Jelang Masa Jabatan Bupati Mentawai Habis, Pejabat Mentawai Dimutasi

Jelang Masa Jabatan Bupati Mentawai Habis Pejabat Mentawai Dimutasi Bupati Mentawai, Yudas Sabaggalet (kiri) melantik pejabat kepala OPD. (Foto: Patris/Mentawaikita.com)

TUAPEIJAT-Bupati Kabupaten Kepulauan Mentawai, Yudas Sabaggalet kembali melaksanakan mutasi pejabat (eselon II) di lingkungan Pemerintah Kabupaten Kepulauan Mentawai menjelang masa akhir jabatan sebagai kepala daerah.

Bupati Mentawai melantik 6 pejabat pada level kepala OPD dan asisten di Aula Kantor Bupati pada Rabu, (20/4/2022).

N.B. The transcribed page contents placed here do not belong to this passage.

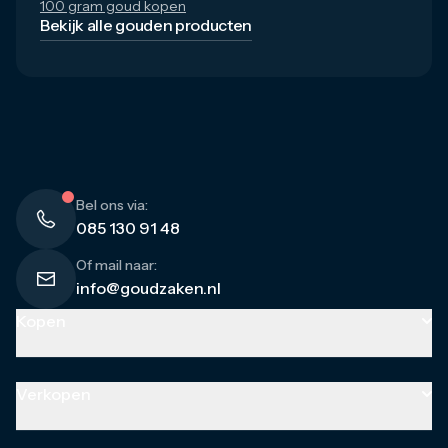
100 gram goud kopen
Bekijk alle gouden producten
Bel ons via:
085 130 91 48
Of mail naar:
info@goudzaken.nl
Kopen
Goud
Goudbaren
Verkopen
Gouden munten
Gouden combibaren
Goud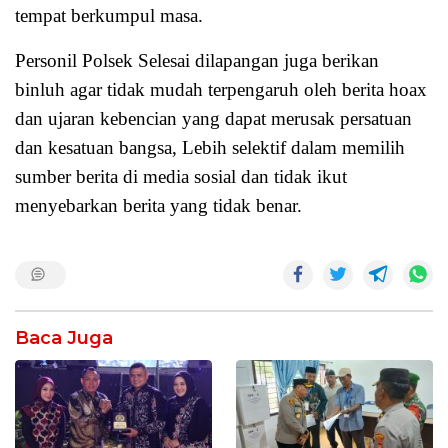
tempat berkumpul masa.
Personil Polsek Selesai dilapangan juga berikan
binluh agar tidak mudah terpengaruh oleh berita hoax
dan ujaran kebencian yang dapat merusak persatuan
dan kesatuan bangsa, Lebih selektif dalam memilih
sumber berita di media sosial dan tidak ikut
menyebarkan berita yang tidak benar.
Baca Juga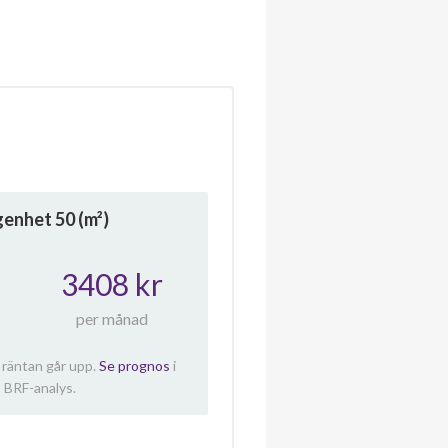
ägenhet
50
(m²)
3408 kr
per månad
 räntan går upp.
Se prognos
i
 BRF-analys.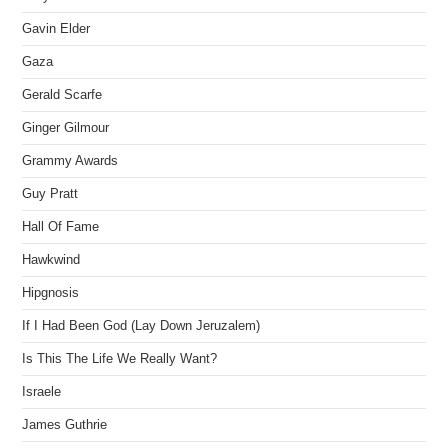
Gavin Elder
Gaza
Gerald Scarfe
Ginger Gilmour
Grammy Awards
Guy Pratt
Hall Of Fame
Hawkwind
Hipgnosis
If I Had Been God (Lay Down Jeruzalem)
Is This The Life We Really Want?
Israele
James Guthrie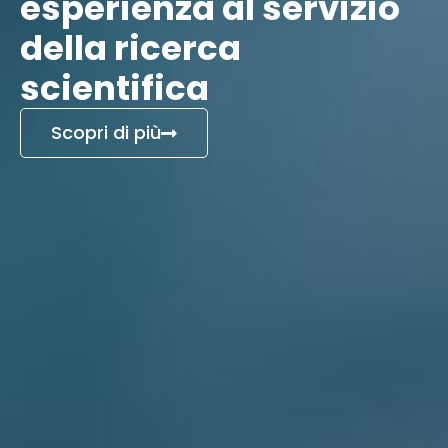
esperienza al servizio
della ricerca
scientifica
Scopri di più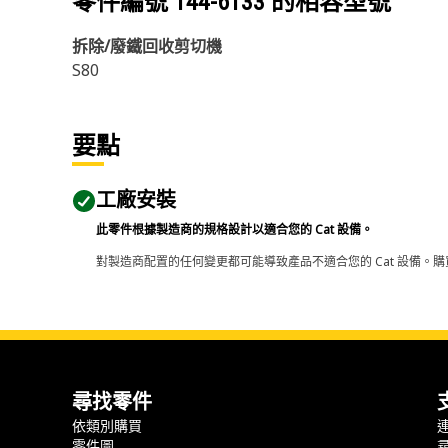
零件編號
144-6133
的相容型號
拆除/廢鐵回收剪切機
S80
要點
工廠安裝
此零件根據製造商的規格設計以適合您的 Cat 設備。
對製造商配置的任何變更都可能導致產品不適合您的 Cat 設備。購
尋找零件
依類別購買
零件圖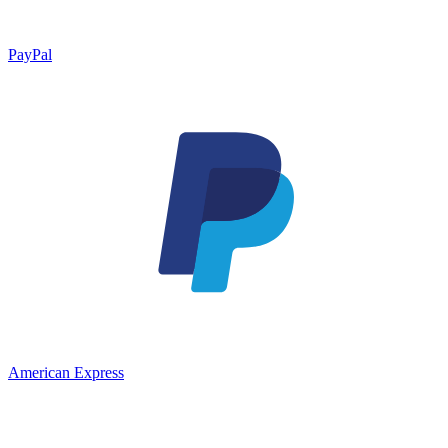
PayPal
American Express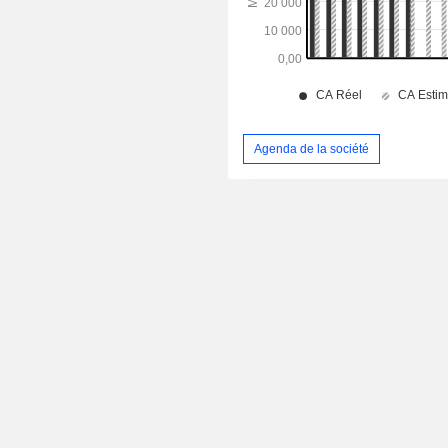
Agenda de la société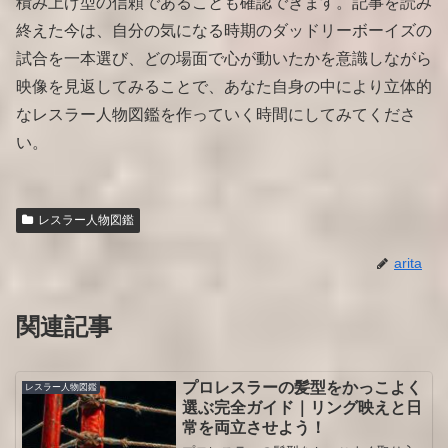
積み上げ型の信頼であることも確認できます。記事を読み
終えた今は、自分の気になる時期のダッドリーボーイズの
試合を一本選び、どの場面で心が動いたかを意識しながら
映像を見返してみることで、あなた自身の中により立体的
なレスラー人物図鑑を作っていく時間にしてみてくださ
い。
レスラー人物図鑑
arita
関連記事
プロレスラーの髪型をかっこよく
レスラー人物図鑑
選ぶ完全ガイド｜リング映えと日
常を両立させよう！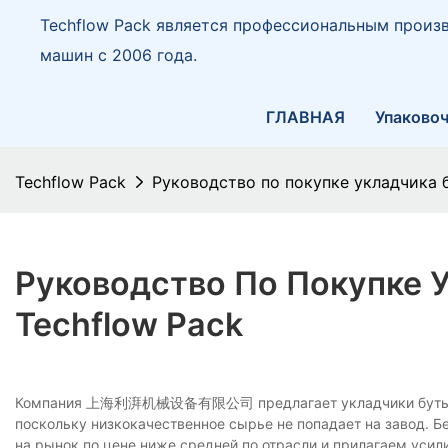
Techflow Pack является профессиональным произ
машин с 2006 года.
ГЛАВНАЯ
Упаковоч
Techflow Pack
Руководство по покупке укладчика б
Руководство По Покупке 
Techflow Pack
Компания 上海利湃机械设备有限公司 предлагает укладчики бутылок 
поскольку низкокачественное сырье не попадает на завод. 
на рынок по цене ниже средней по отрасли и прилагаем усил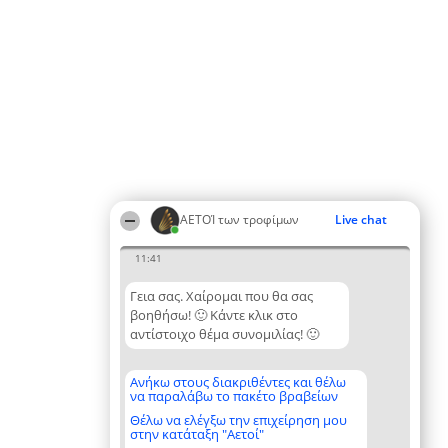
ΑΕΤΟΊ των τροφίμων
Live chat
11:41
Γεια σας. Χαίρομαι που θα σας
βοηθήσω! 🙂 Κάντε κλικ στο
αντίστοιχο θέμα συνομιλίας! 🙂
Ανήκω στους διακριθέντες και θέλω
να παραλάβω το πακέτο βραβείων
Θέλω να ελέγξω την επιχείρηση μου
στην κατάταξη "Αετοί"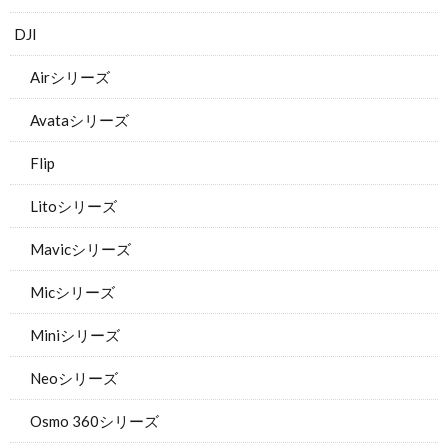
DJI
Airシリーズ
Avataシリーズ
Flip
Litoシリーズ
Mavicシリーズ
Micシリーズ
Miniシリーズ
Neoシリーズ
Osmo 360シリーズ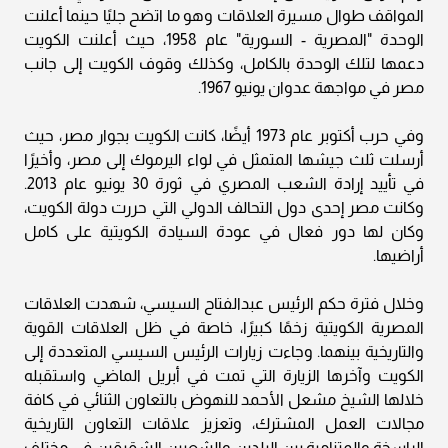
المواقف طوال مسيرة العلاقات وهو ما اتضح جليًا حينما أعلنت
الوحدة "المصرية - السورية" عام 1958، حيث أعلنت الكويت
دعمها لتلك الوحدة بالكامل، وكذلك وقوف الكويت إلى جانب
مصر في مواجهة عدوان يونيو 1967.
وفي حرب أكتوبر عام 1973 أيضًا، كانت الكويت بجوار مصر، حيث
أرسلت ثلث جيشها المتمثل في لواء اليرموك إلى مصر، وأخيرًا
في تأييد إرادة الشعب المصري في ثورة 30 يونيو عام 2013.
وكانت مصر إحدى دول التحالف الدولي التي حررت دولة الكويت،
وكان لها دور فعال في عودة السيادة الكويتية على كامل
أراضيها.
وخلال فترة حكم الرئيس عبدالفتاح السيسي، شهدت العلاقات
المصرية الكويتية زخمًا كبيرًا، خاصة في ظل العلاقات القوية
والتاريخية بينهما. وجاءت زيارات الرئيس السيسي المتعددة إلى
الكويت وآخرها الزيارة التي تمت في أبريل الماضي واستقبله
خلالها الشيخ مشعل الأحمد للنهوض بالتعاون الثنائي في كافة
مجالات العمل المشترك، وتعزيز علاقات التعاون التاريخية
الراسخة والمتنامية بين البلدين والشعبين الشقيقين في مختلف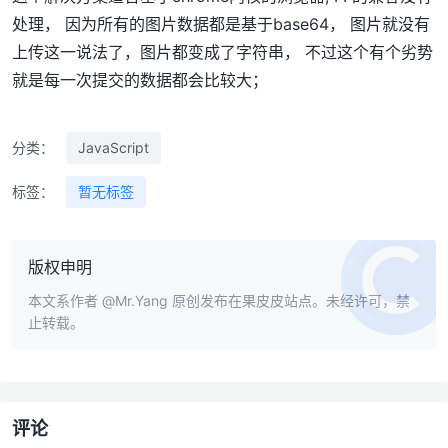
处理， 因为所有的图片数据都是基于base64， 图片就没有
上传这一说法了，图片都变成了字符串， 不过这个有个劣势
就是每一次提交的数据都会比较大；
分类：
JavaScript
标签：
暂无标签
版权申明
本文系作者
@Mr.Yang
原创发布在果皮皮站点。未经许可，禁
止转载。
评论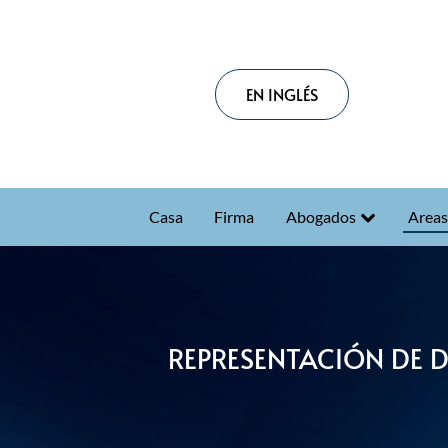
EN INGLÉS
Casa
Firma
Abogados
Areas
REPRESENTACIÓN DE 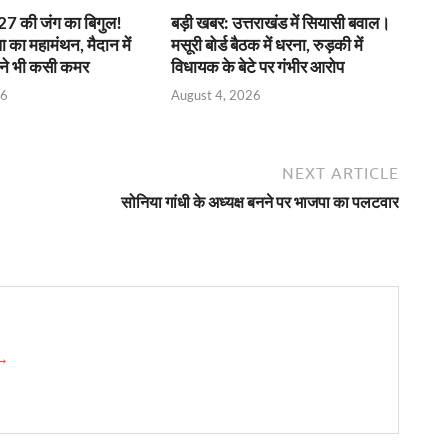
7 की जंग का बिगुल!
बड़ी खबर: उत्तराखंड में सियासी बवाल।
पा का महामंथन, मैदान में
मसूरी बोर्ड बैठक में धरना, रुड़की में
 ने भी कसी कमर
विधायक के बेटे पर गंभीर आरोप
26
August 4, 2026
NEXT ARTICLE
सोनिया गांधी के अध्यक्ष बनने पर भाजपा का पलटवार
 →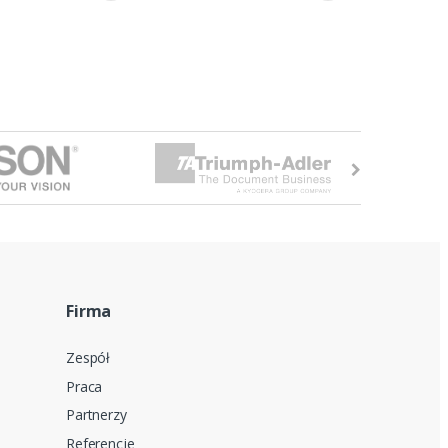
Firma
Zespół
Praca
Partnerzy
Referencje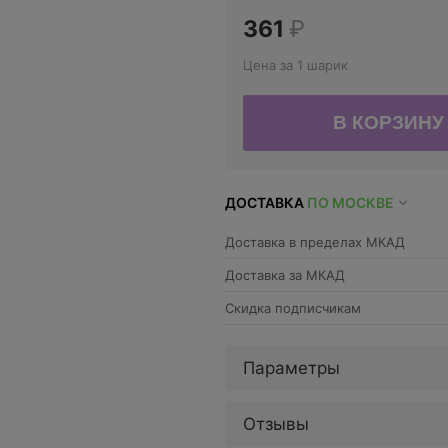
361
₽
Цена за 1 шарик
ДОСТАВКА
ПО МОСКВЕ
Доставка в пределах МКАД
Доставка за МКАД
Скидка подписчикам
Параметры
Отзывы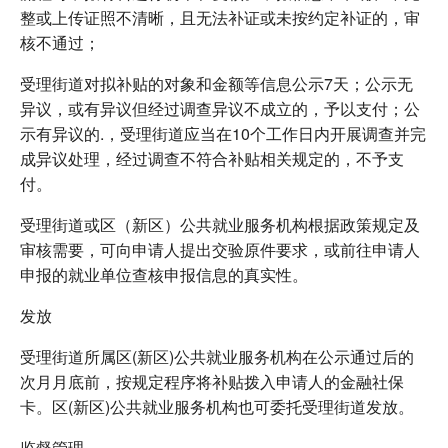
整或上传证照不清晰，且无法补证或未按约定补证的，审
核不通过；
受理街道对拟补贴的对象和金额等信息公示7天；公示无
异议，或有异议但经过调查异议不成立的，予以支付；公
示有异议的.，受理街道应当在10个工作日内开展调查并完
成异议处理，经过调查不符合补贴相关规定的，不予支
付。
受理街道或区（新区）公共就业服务机构根据政策规定及
审核需要，可向申请人提出交验原件要求，或前往申请人
申报的就业单位查核申报信息的真实性。
发放
受理街道所属区(新区)公共就业服务机构在公示通过后的
次月月底前，按规定程序将补贴拨入申请人的金融社保
卡。区(新区)公共就业服务机构也可委托受理街道发放。
监督管理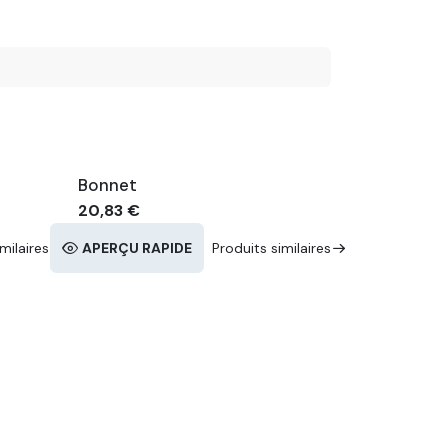
Bonnet
20,83
€
milaires
APERÇU RAPIDE
Produits similaires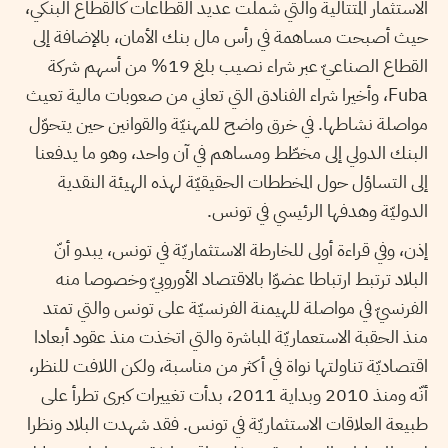
الاستثمار المتتالية والتي شملت عديد القطاعات كالقطاع البنكي،
حيث أصبحت مساهمة في رأس مال بنك الأمان، بالإضافة إلى
القطاع الصناعيّ عبر شراء نصيب بلغ 19% من أسهم شركة
Fuba، وأخيرا شراء الفنادق التي تعاني من صعوبات مالية تعيث
مواصلة نشاطها. في خرق واضح للمهنيّة والقوانين حين يتحوّل
البنك الدولي إلى مخطّط ومساهم في آن واحد، وهو ما يدفعنا
إلى التساؤل حول المخططات الحقيقيّة لهذه الهيئة النقدية
الدوليّة وهدفها الرئيسي في تونس.
إذن، وفي قراءة أولى للخارطة الاستثماريّة في تونس، يبدو أنّ
البلاد ترتبط ارتباطا عضوّا بالاقتصاد الأوروبيّ وخصوصا منه
الفرنسيّ في مواصلة للهيمنة الفرنسيّة على تونس والتي تمتد
منذ الحقبة الاستعماريّة المباشرة والتي اتخذت منذ عقود أبعادا
اقتصاديّة تناولتها نواة في أكثر من مناسبة، ولكن اللافت للنظر،
أنّه ومنذ 2010 وبداية 2011، بدأت تغييرات كبرى تطرأ على
طبيعة العلاقات الاستثماريّة في تونس. فقد شهدت البلاد ونظرا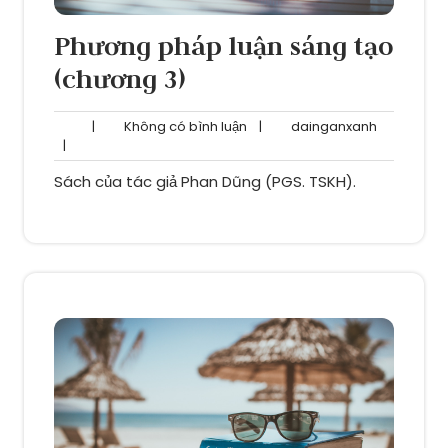
Phương pháp luận sáng tạo
(chương 3)
Không
dainganxa
|
Không có bình luận
|
dainganxanh
có
|
bình
Sách của tác giả Phan Dũng (PGS. TSKH).
luận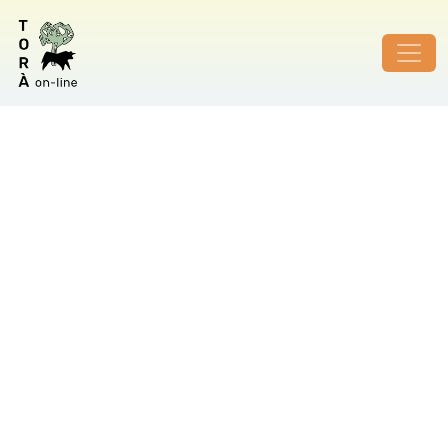
ID de foto no vàlid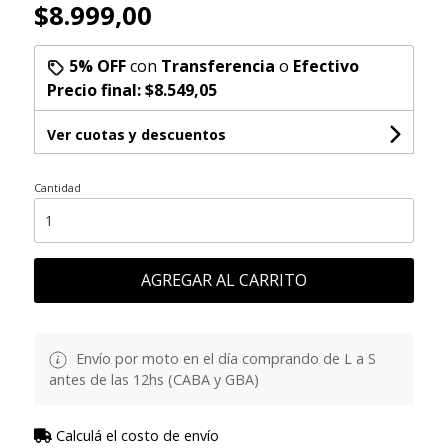
$8.999,00
5% OFF
con
Transferencia
o
Efectivo
Precio final:
$8.549,05
Ver cuotas y descuentos
Cantidad
AGREGAR AL CARRITO
Envío por moto en el día comprando de L a S
antes de las 12hs (CABA y GBA)
Calculá el costo de envío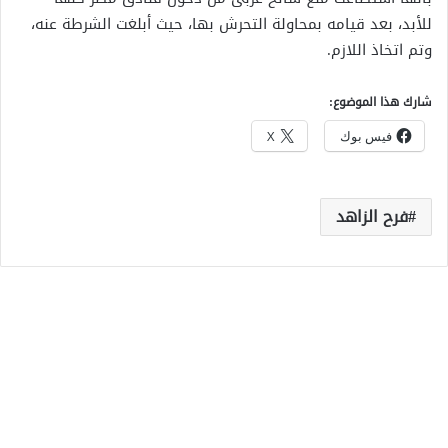
للأبد، بعد قيامه بمحاولة التحرش بها، حيث أبلغت الشرطة عنه،
وتم اتخاذ اللازم.
شارك هذا الموضوع:
فيس بوك
X
فرح الزاهد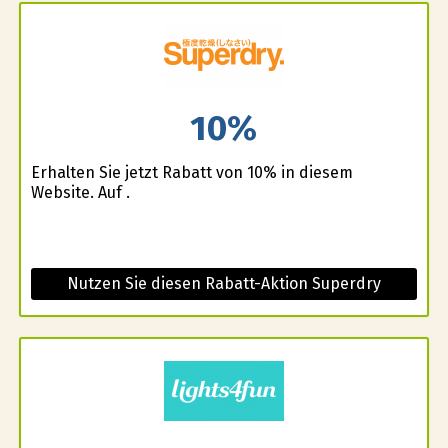
10%
Erhalten Sie jetzt Rabatt von 10% in diesem
Website. Auf .
Nutzen Sie diesen Rabatt-Aktion Superdry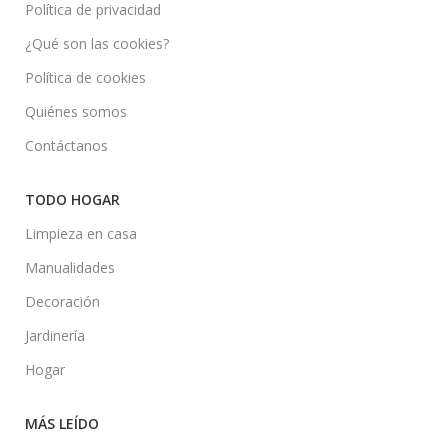
Política de privacidad
¿Qué son las cookies?
Política de cookies
Quiénes somos
Contáctanos
TODO HOGAR
Limpieza en casa
Manualidades
Decoración
Jardinería
Hogar
MÁS LEÍDO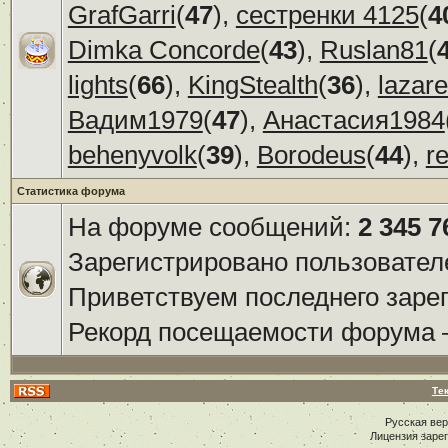
GrafGarri
(
47
),
сестренки 4125
(
4
Dimka Concorde
(
43
),
Ruslan81
(
lights
(
66
),
KingStealth
(
36
),
lazar
Вадим1979
(
47
),
Анастасия1984
behenyvolk
(
39
),
Borodeus
(
44
),
r
Статистика форума
На форуме сообщений:
2 345 7
Зарегистрировано пользовател
Приветствуем последнего заре
Рекорд посещаемости форума
Те
Русская ве
Лицензия заре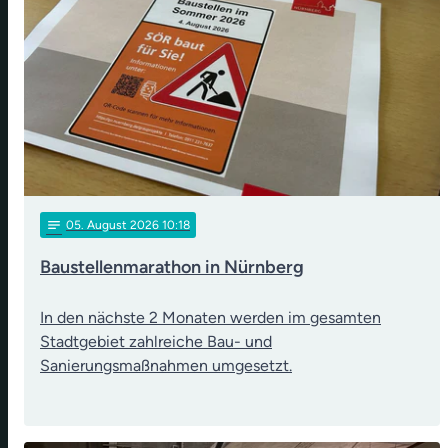
notes
05
. August 2026 10:18
Baustellenmarathon in Nürnberg
In den nächste 2 Monaten werden im gesamten
Stadtgebiet zahlreiche Bau- und
Sanierungsmaßnahmen umgesetzt.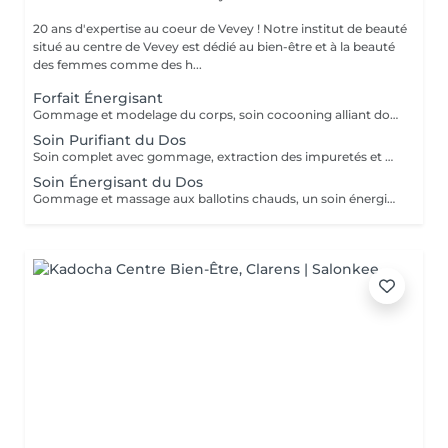
20 ans d'expertise au coeur de Vevey ! Notre institut de beauté
situé au centre de Vevey est dédié au bien-être et à la beauté
des femmes comme des h...
Forfait Énergisant
Gommage et modelage du corps, soin cocooning alliant douceur et bien-être.
Soin Purifiant du Dos
Soin complet avec gommage, extraction des impuretés et masque une une peau nette et douce.
Soin Énergisant du Dos
Gommage et massage aux ballotins chauds, un soin énergisant qui diminue les tensions.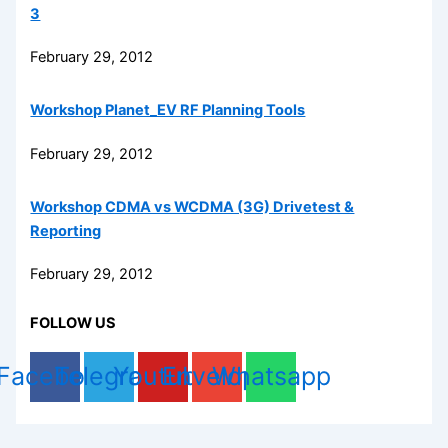
3
February 29, 2012
Workshop Planet_EV RF Planning Tools
February 29, 2012
Workshop CDMA vs WCDMA (3G) Drivetest &
Reporting
February 29, 2012
FOLLOW US
Facebook
Telegram
Youtube
Envelope
Whatsapp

Enam orang ASN yang dimutasi yakni dua kepala dinas, sekwan, satu orang staf ahli dan dua orang asisten.

Pejabat eselon II yang dilantik hari ini yakni Lahmuddin Siregar yang sebelumnya menjabat Kepala Dinas Kesehatan Mentawai kini menempati posisi jabatan baru sebagai Asisten Perekonomian dan Pembangunan pada Setda Mentawai menggantikan posisi Desti Seminora. Sementara Desti Seminora mengisi jabatan sebagai Kepala Dinas Kesehatan.

Kemudian Elfi yang sebelumnya menjabat Kepala Dinas Pekerjaan Umum dan Penataan Ruang dimutasi menjadi Staf Ahli Bupati Bidang Pemerintahan, Hukum dan Politik. Sementara mengisi jabatan sebagai Kepala Dinas PU untuk sementara pegang oleh sekretaris untuk Pelaksana tugas. (Plt).

Kemudian mutasi juga dilakukan pada Sekretaris Dewan pada Sekretariat DPRD Mentawai, Saudara Halomoan Pardede yang sebelumnya menjadi Sekwan digantikan oleh Sukirman dari Asisten Pemerintahan dan Kesejahteraan Rakyat Saudara Halomoan Pardede kini menjabat sebagai Kepala Dinas Koperasi Usaha Kecil dan Menengah Perindustrian dan Perdagangan. Selenjutnya Nurdin yang sebelumnya menjabat Staf Ahli Bupati Bidang Pemerintahan, Hukum dan Politik kini menjabat Asisten Pemerintahan dan Kesejahteraan Rakyat menggantikan jabatan Sukirman.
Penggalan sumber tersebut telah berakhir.